Bidatler konusu dinin mühim konularındandır. Bundan olacak ki Allah Resûlü (sav) pek çok hadisinde sünnetine ittibaya teşvik etmiş, dinde yenilik çıkaran insanları ise şiddetle kınamış ve amellerinin kabul edilmeyeceğini belirmiştir. Sahabe, Allah Resûlü’nden (sav) bu şer’i hassasiyeti almış ve özenle muhafaza etmiştir. Dine yeniliklerin dâhil edilmesine müsaade etmeyip sünnetin müdafaası noktasında hakikaten güzel bir örneklik sergilemişlerdir. Allah (cc) onlardan razı olsun.
Sahabeden sonraki her kuşakta/nesilde sünnet hassasiyeti giderek azalmış, bidatler yaygınlık kazanmaya başlamıştır. Bidat ehli olan insanlar giderek daha fazla değer görmüştür. Sünnetler bidat, bidatler sünnet olarak kabul edilmiştir. Bu vahim tablo yalnızca bizim ortaya koyduğumuz acizane bir tespit değil, sahabe de dâhil olmak üzere ilim adamlarının farklı vesilelerle değindikleri ciddi bir problemdir:
Enes ibni Malik (ra) şöyle demiştir:
“ ‘Şayet bir kimse ilk selefin yaşadığı döneme (yani Peygamberin zamanı) yetişmiş olsa, sonra da bugüne gelse, İslam’dan hiçbir şeyi tanıyamaz.
Sonra Enes elini şakağına koydu ve ‘Sadece şu kıldığınız namaz hariç (bu ameliniz Nebi’ninkine benziyor.)’ dedi.’
Sehl ibni Malik (ra) babasının şöyle dediğini rivayet etmiştir:
‘Namaza çağrıdan başka, insanların yaptıklarını gördüğüm şeylerden hiçbirisini tanımıyorum.’ ”[5]
Ebu’d Derda’nın (ra) şöyle dediği nakledilir:
“ ‘Eğer Resûlullah (sav) şimdi çıkıp gelse, aranızda kendisinin ve dostlarının amelinden sadece namazı bulurdu.’
Bu sözlere Evzai, ‘Acaba Ebu’d Derda bu günü görseydi ne derdi?’ ilavesini yaparken İsa ibni Yunus da, ‘Ya Evzai bu güne yetişseydi acaba nasıl değerlendirirdi?’ demiştir.”[6]
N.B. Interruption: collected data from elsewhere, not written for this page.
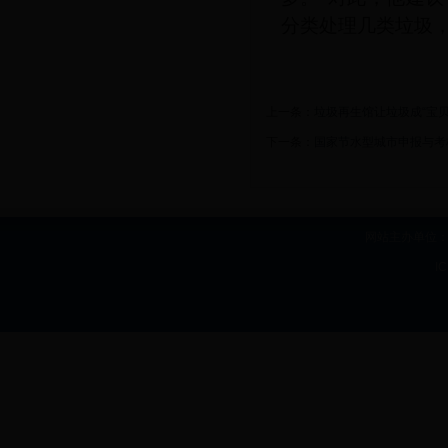
分类处理几类垃圾
上一条：
垃圾再生馆让垃圾成“宝贝
下一条：
国家节水型城市申报与考
网站主办单位：b
I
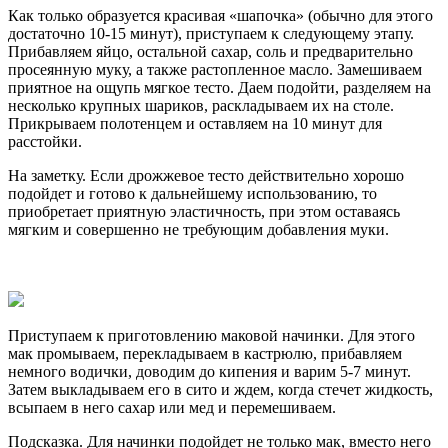
Как только образуется красивая «шапочка» (обычно для этого
достаточно 10-15 минут), приступаем к следующему этапу.
Прибавляем яйцо, остальной сахар, соль и предварительно
просеянную муку, а также растопленное масло. Замешиваем
приятное на ощупь мягкое тесто. Даем подойти, разделяем на
несколько крупных шариков, раскладываем их на столе.
Прикрываем полотенцем и оставляем на 10 минут для
расстойки.
На заметку. Если дрожжевое тесто действительно хорошо
подойдет и готово к дальнейшему использованию, то
приобретает приятную эластичность, при этом оставаясь
мягким и совершенно не требующим добавления муки.
Приступаем к приготовлению маковой начинки. Для этого
мак промываем, перекладываем в кастрюлю, прибавляем
немного водички, доводим до кипения и варим 5-7 минут.
Затем выкладываем его в сито и ждем, когда стечет жидкость,
всыпаем в него сахар или мед и перемешиваем.
Подсказка. Для начинки подойдет не только мак, вместо него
Biz de diyoruz ki; Acaba Allah Resûlü, Ebu Derda ve Evzai günümüzü görmüş olsalardı nasıl değerlendirirlerdi? Üzerinde düşünülmesi gereken önemli bir soru.
Bidati Yasaklayan Naslar
Bidat, şeriatın kabul etmediği, nehyettiği ve sapıklık olarak isimlendirdiği bir olgudur. Şenaatini, kötülük ve saptırıcılığını anlatan onlarca nas şer’i kanıt varid olmuştur. Bu nasları beraber inceleyelim:
Birinci delil:
“O gün bazı yüzler aydınlanacak, bazı yüzler de kararacaktır. Yüzleri kararanlara gelince (onlara denilecek ki:) ‘İman ettikten sonra küfre mi girdiniz? Kâfir olmanıza karşılık azabı tadın (bakalım)!’ ”[7]
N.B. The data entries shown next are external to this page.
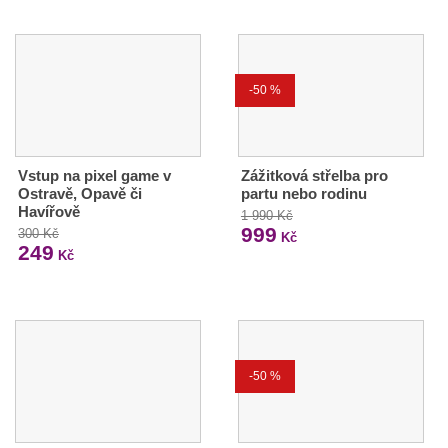
-50 %
Vstup na pixel game v
Zážitková střelba pro
Ostravě, Opavě či
partu nebo rodinu
Havířově
1 990 Kč
999
300 Kč
Kč
249
Kč
-50 %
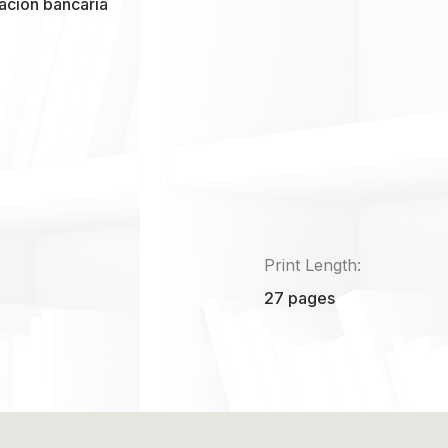
ación bancaria
Print Length:
27 pages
Kıyamet Günü’nde insanlar, ayetikerimenin açık ibaresiyle iki sınıfa ayrılacaklardır; yüzü aydın olanlar ve yüzü kararanlar. Başka ayetikerimeler, bu sahneyi daha açık şekilde tasvir etmektedir:
“O gün (bazı) yüzler aydınlıktır. (Yüzleri) gülmekte ve sevinç içindedir. O gün, (bazı) yüzlerin üzerini toz kaplamıştır. Çehrelerini (duman isi gibi) bir karartı bürümüştür. İşte bunlar, kâfir ve facir olanların ta kendilerilerdir.”[8]
Ayette ifade edilen; yüzleri aydınlık olanlar ve karanlık olanları Abdullah ibni Abbas şöyle tefsir etmektedir: “Ehli Sünnet ve’l Cemaatin yüzü aydınlanacak, bidat ve sapkınlık sahibi insanların ise yüzleri kararacaktır.”[9]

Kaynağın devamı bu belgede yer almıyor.